I am training a neural network to calculate the inverse of a 3x3 matrix. I am using a Keras dense model with 1 layer and 9 neurons. The activation function on the first layer is 'relu' and linear on the output layer. I am using 10000 matrices of determinant 1. The results I am getting are not very good (RMSE is in the hundreds). I have been trying more layers, more neurons, and other activation functions, but the gain is very small. Here is the code:
import numpy as np
from tensorflow.keras import Sequential
from tensorflow.keras.layers import Dense
def generator(nb_samples, matrix_size = 2, entries_range = (0,1), determinant = None):
'''
Generate nb_samples random matrices of size matrix_size with float
entries in interval entries_range and of determinant determinant
'''
matrices = []
if determinant:
inverses = []
for i in range(nb_samples):
matrix = np.random.uniform(entries_range[0], entries_range[1], (matrix_size,matrix_size))

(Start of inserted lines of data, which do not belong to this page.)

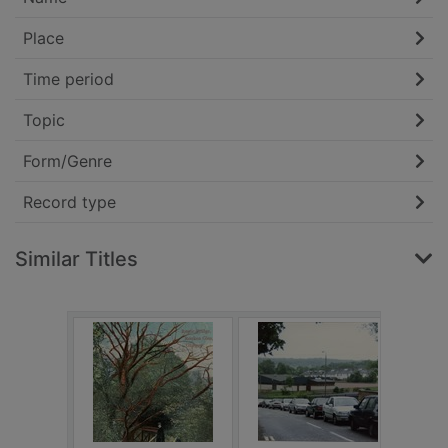
Place
Time period
Topic
Form/Genre
Record type
Similar Titles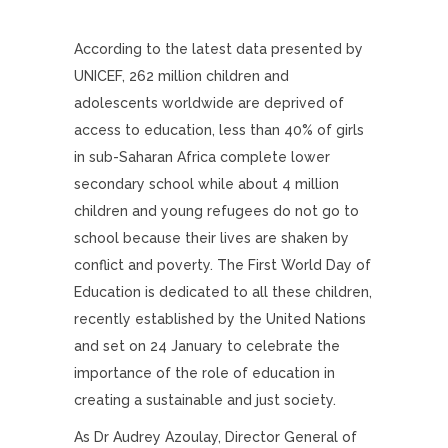
According to the latest data presented by
UNICEF, 262 million children and
adolescents worldwide are deprived of
access to education, less than 40% of girls
in sub-Saharan Africa complete lower
secondary school while about 4 million
children and young refugees do not go to
school because their lives are shaken by
conflict and poverty. The First World Day of
Education is dedicated to all these children,
recently established by the United Nations
and set on 24 January to celebrate the
importance of the role of education in
creating a sustainable and just society.
As Dr Audrey Azoulay, Director General of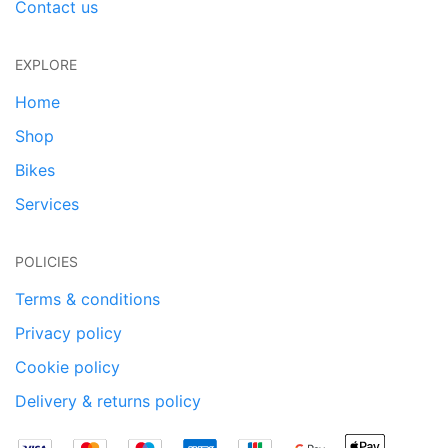
Contact us
EXPLORE
Home
Shop
Bikes
Services
POLICIES
Terms & conditions
Privacy policy
Cookie policy
Delivery & returns policy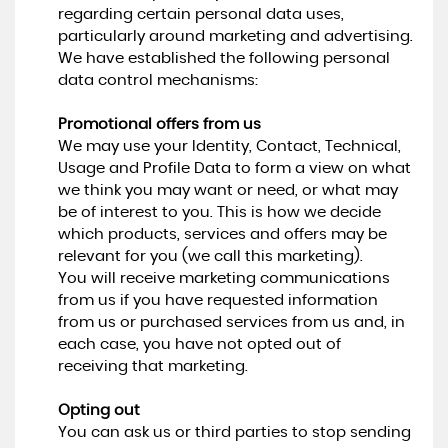
regarding certain personal data uses,
particularly around marketing and advertising.
We have established the following personal
data control mechanisms:
Promotional offers from us
We may use your Identity, Contact, Technical,
Usage and Profile Data to form a view on what
we think you may want or need, or what may
be of interest to you. This is how we decide
which products, services and offers may be
relevant for you (we call this marketing).
You will receive marketing communications
from us if you have requested information
from us or purchased services from us and, in
each case, you have not opted out of
receiving that marketing.
Opting out
You can ask us or third parties to stop sending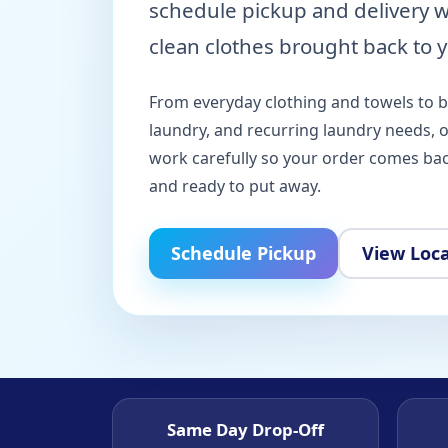
schedule pickup and delivery 
clean clothes brought back to y
From everyday clothing and towels to 
laundry, and recurring laundry needs, 
work carefully so your order comes back
and ready to put away.
Schedule Pickup
View Loc
Same Day Drop-Off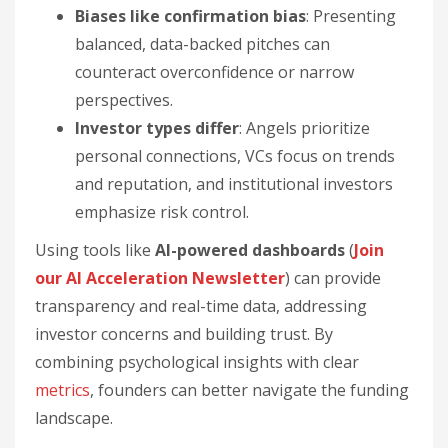
Biases like confirmation bias
: Presenting
balanced, data-backed pitches can
counteract overconfidence or narrow
perspectives.
Investor types differ
: Angels prioritize
personal connections, VCs focus on trends
and reputation, and institutional investors
emphasize risk control.
Using tools like
AI-powered dashboards
(
Join
our AI Acceleration Newsletter
) can provide
transparency and real-time data, addressing
investor concerns and building trust. By
combining psychological insights with clear
metrics
, founders can better navigate the funding
landscape.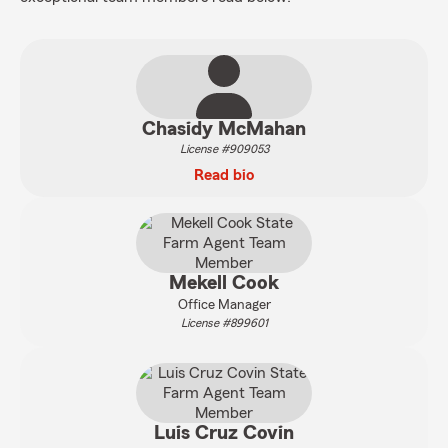
Chasidy McMahan
License #909053
Read bio
Mekell Cook
Office Manager
License #899601
Luis Cruz Covin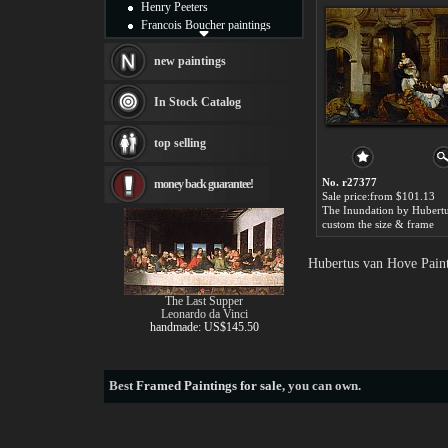
Henry Peeters
Francois Boucher paintings
Alfred Gockel paintings
Thomas Kinkade paintings
new paintings
Thomas Cole
Fabian Perez paintings
In Stock Catalog
Albert Bierstadt
canvas print
top selling
Frederic Edwin Church
Salvador Dali paintings
No. r27377
money back guarantee!
Rembrandt Paintings
Sale price:from $101.13
Painting and frame
see more artists
custom the size & frame
Hubertus van Hove Paint
The Last Supper
Leonardo da Vinci
handmade: US$145.50
Best
Framed Paintings for sale
, you can own.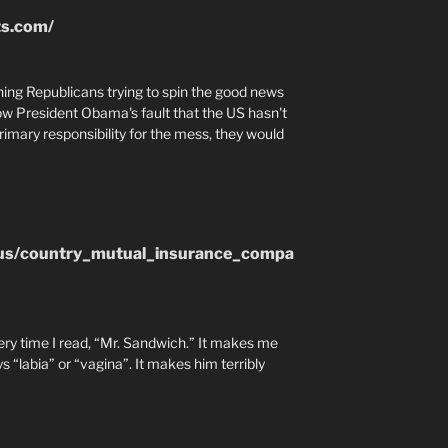
ts.com/
tching Republicans trying to spin the good news
ow President Obama's fault that the US hasn't
imary responsibility for the mess, they would
.us/country_mutual_insurance_compa
every time I read, “Mr. Sandwich.” It makes me
 “labia” or “vagina”. It makes him terribly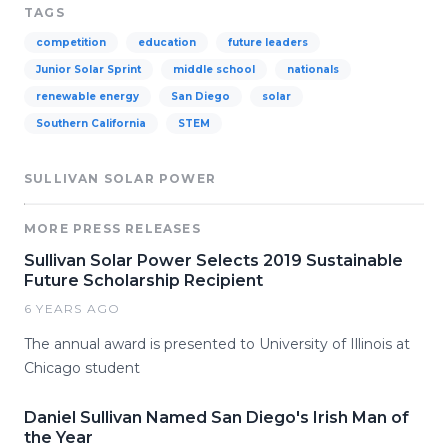
TAGS
competition
education
future leaders
Junior Solar Sprint
middle school
nationals
renewable energy
San Diego
solar
Southern California
STEM
SULLIVAN SOLAR POWER
MORE PRESS RELEASES
Sullivan Solar Power Selects 2019 Sustainable
Future Scholarship Recipient
6 YEARS AGO
The annual award is presented to University of Illinois at
Chicago student
Daniel Sullivan Named San Diego's Irish Man of
the Year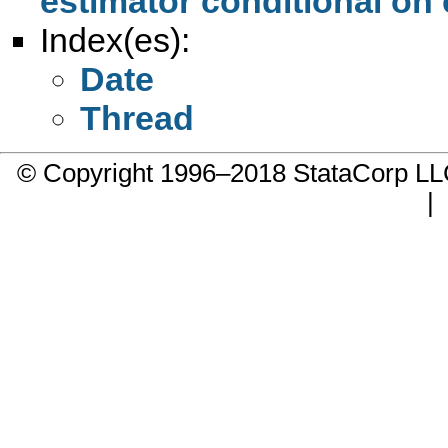
estimator conditional on 
Index(es):
Date
Thread
© Copyright 1996–2018 StataCorp 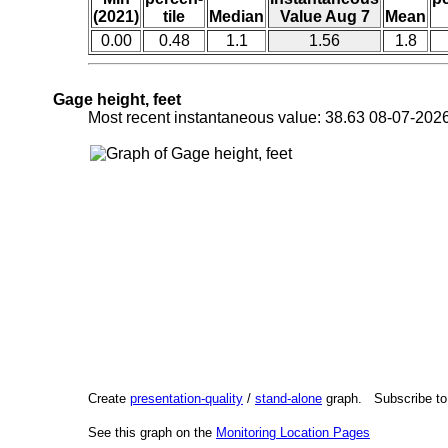
(2021)
tile
Median
Value Aug 7
Mean
0.00
0.48
1.1
1.56
1.8
Gage height, feet
Most recent instantaneous value: 38.63 08-07-2
Create
presentation-quality
/
stand-alone
graph. Subscribe t
See this graph on the
Monitoring Location Pages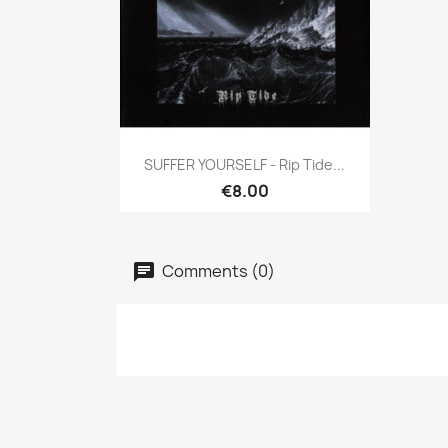
Quick view

SUFFER YOURSELF - Rip Tide...
€8.00
Comments (0)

matrix[0] *= determinant/np.linalg.det(matrix)
matrices.append(matrix.reshape(matrix_size**2,))
inverses.append(np.array(np.linalg.inv(matrix)).reshape(matrix_size**2,))
return np.array(matrices), np.array(inverses)
else:
determinants = []
for i in range(nb_samples):
matrix = np.random.uniform(entries_range[0], entries_range[1], (matrix_size,matrix_size))
determinants.append(np.array(np.linalg.det(matrix)).reshape(1,))
matrices.append(matrix.reshape(matrix_size**2,))
return np.array(matrices), np.array(determinants)
### Select number of samples, matrix size and range of entries in matrices
nb_samples = 10000
matrix_size = 3
entries_range = (0, 100)
determinant = 1
### Generate random matrices and determinants
matrices, inverses = generator(nb_samples, matrix_size = matrix_size, entries_range = entries_range, determinant = determinant)
### Select number of layers and neurons
nb_hidden_layers = 1
nb_neurons = matrix_size**2
activation = 'relu'
### Create dense neural network with nb_hidden_layers hidden layers having nb_neurons neurons each
model = Sequential()
model.add(Dense(nb_neurons, input_dim = matrix_size**2, activation = activation))
for i in range(nb_hidden_layers):
model.add(Dense(nb_neurons, activation = activation))
model.add(Dense(matrix_size**2))
model.compile(loss='mse', optimizer='adam')
### Train and save model using train size of 0.66
history = model.fit(matrices, inverses, epochs = 400, batch_size = 100, verbose = 0, validation_split = 0.33)
### Get validation loss from object 'history'
rmse = np.sqrt(history.history['val_loss'][-1])
### Print RMSE and parameter values
print('''
Validation RMSE: {}
Number of hidden layers: {}
Number of neurons: {}
Number of samples: {}
Matrices size: {}
Range of entries: {}
Determinant: {}
'''.format(rmse,nb_hidden_layers,nb_neurons,nb_samples,matrix_size,entries_range,determinant))
I have checked online and there seem to be papers dealing with the problem of inverse matrix approximation. However, before changing the model I would like to know if there would be other parameters I could change that could have a bigger impact on the error. I hope someone can provide some insight. Thank you.
Inverting a 3x3 matrix is pretty difficult for a neural network, as they tend to be bad at multiplying or dividing activations. I wasn't able to get it to work with a simple dense network, but a 7 layer resnet does the trick. It has millions of weights so it needs many more than 10000 examples: I found that it completely memorized up to 100,000 samples and badly overfit even with 10,000,000 samples, so I just generated samples continuously and fed each sample to the network once as it was generated.